• _TASK STATEMENT_:
As soon as the line containing "館内案内 (416, 68)" appears in the material below, start returning lines exactly, and end with the line containing "予約確認・変更 (711, 68)".

• _MATERIAL SUPPLIED_:
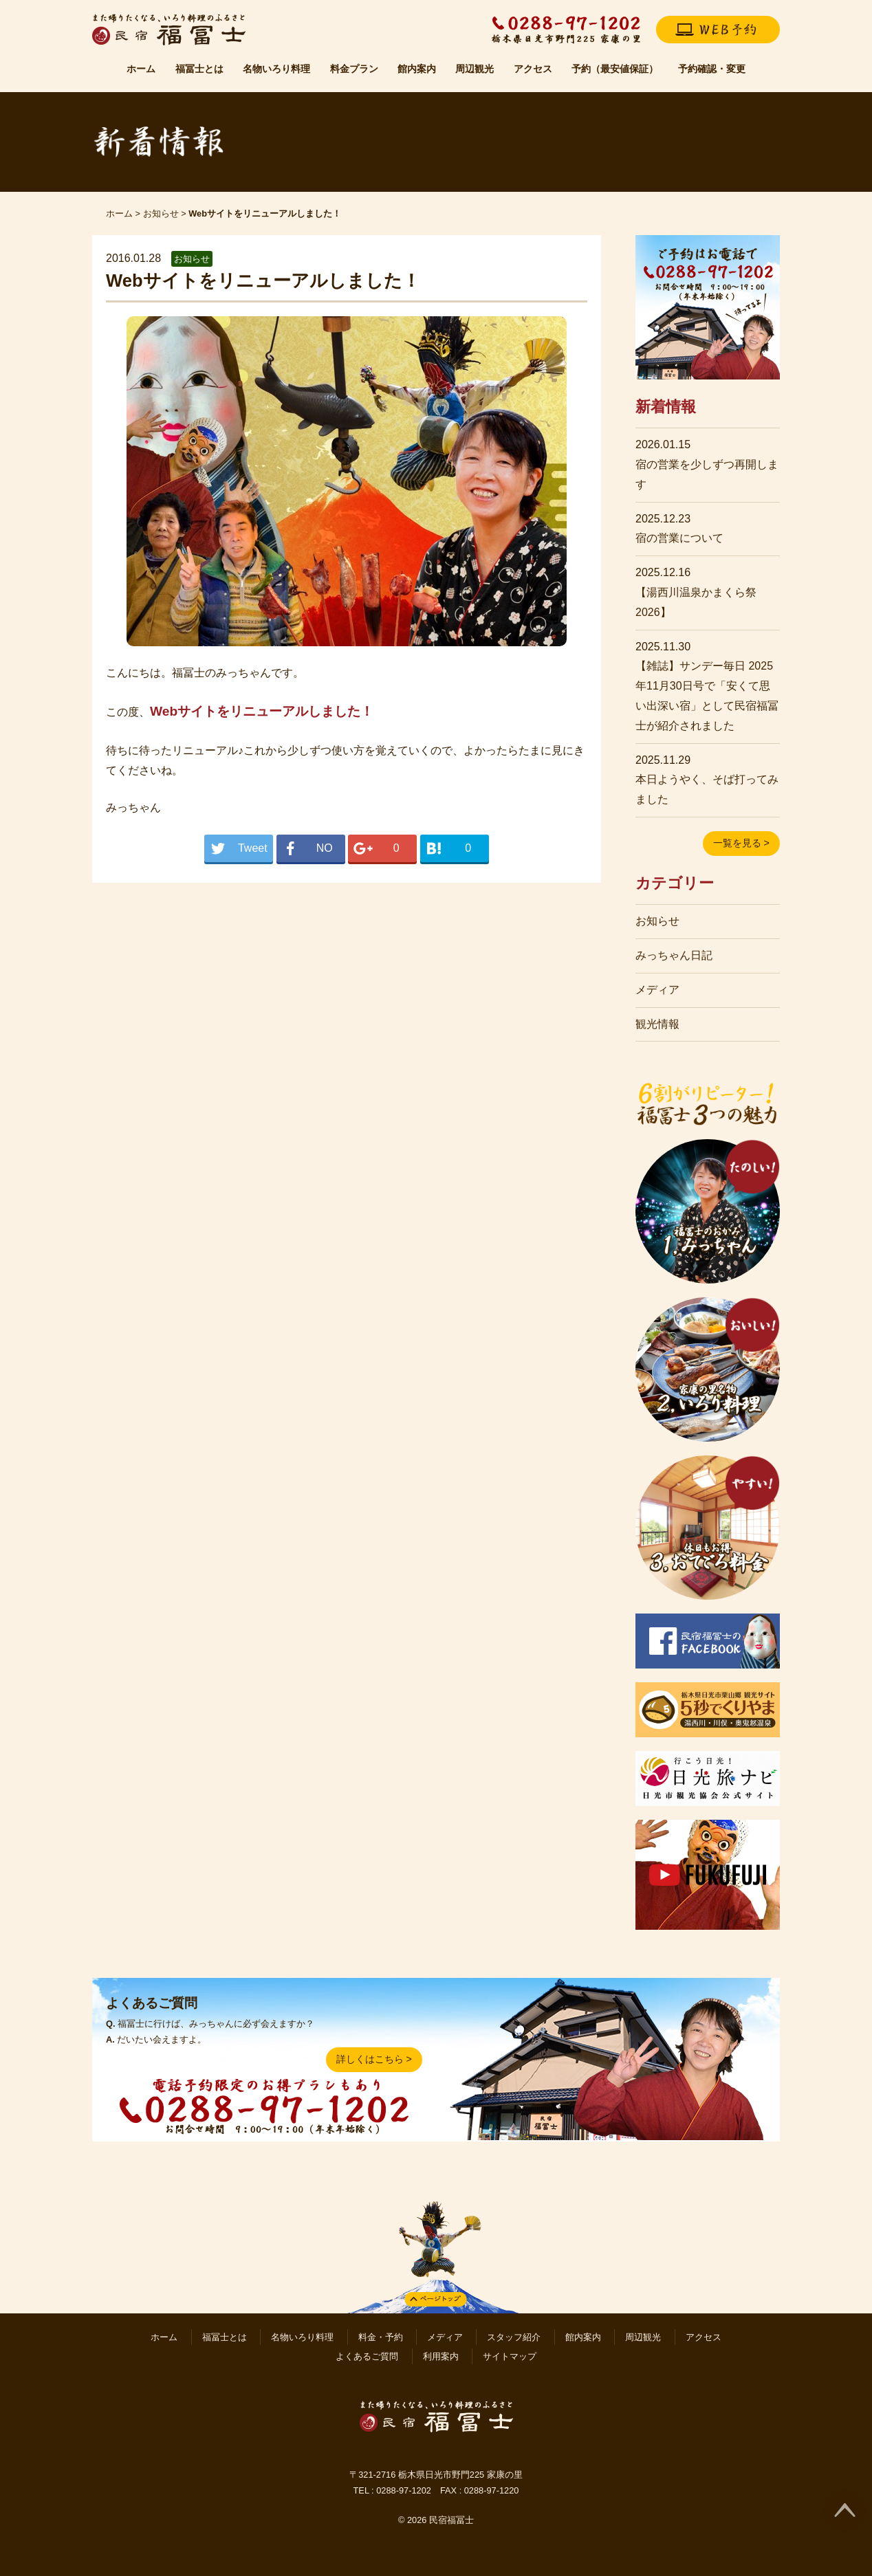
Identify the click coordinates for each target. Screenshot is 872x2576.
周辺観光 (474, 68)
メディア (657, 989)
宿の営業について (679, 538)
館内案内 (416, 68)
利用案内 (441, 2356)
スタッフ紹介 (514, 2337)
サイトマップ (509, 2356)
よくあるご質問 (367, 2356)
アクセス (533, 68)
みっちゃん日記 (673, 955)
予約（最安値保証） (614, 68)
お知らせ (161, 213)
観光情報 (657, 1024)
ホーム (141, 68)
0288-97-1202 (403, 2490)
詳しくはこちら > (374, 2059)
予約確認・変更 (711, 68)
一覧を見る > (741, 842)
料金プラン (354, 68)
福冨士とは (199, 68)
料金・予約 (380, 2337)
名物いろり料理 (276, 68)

• _RESULT BELOW_:
館内案内 (416, 68)
利用案内 (441, 2356)
スタッフ紹介 (514, 2337)
サイトマップ (509, 2356)
よくあるご質問 (367, 2356)
アクセス (533, 68)
みっちゃん日記 (673, 955)
予約（最安値保証） (614, 68)
お知らせ (161, 213)
観光情報 (657, 1024)
ホーム (141, 68)
0288-97-1202 (403, 2490)
詳しくはこちら > (374, 2059)
予約確認・変更 (711, 68)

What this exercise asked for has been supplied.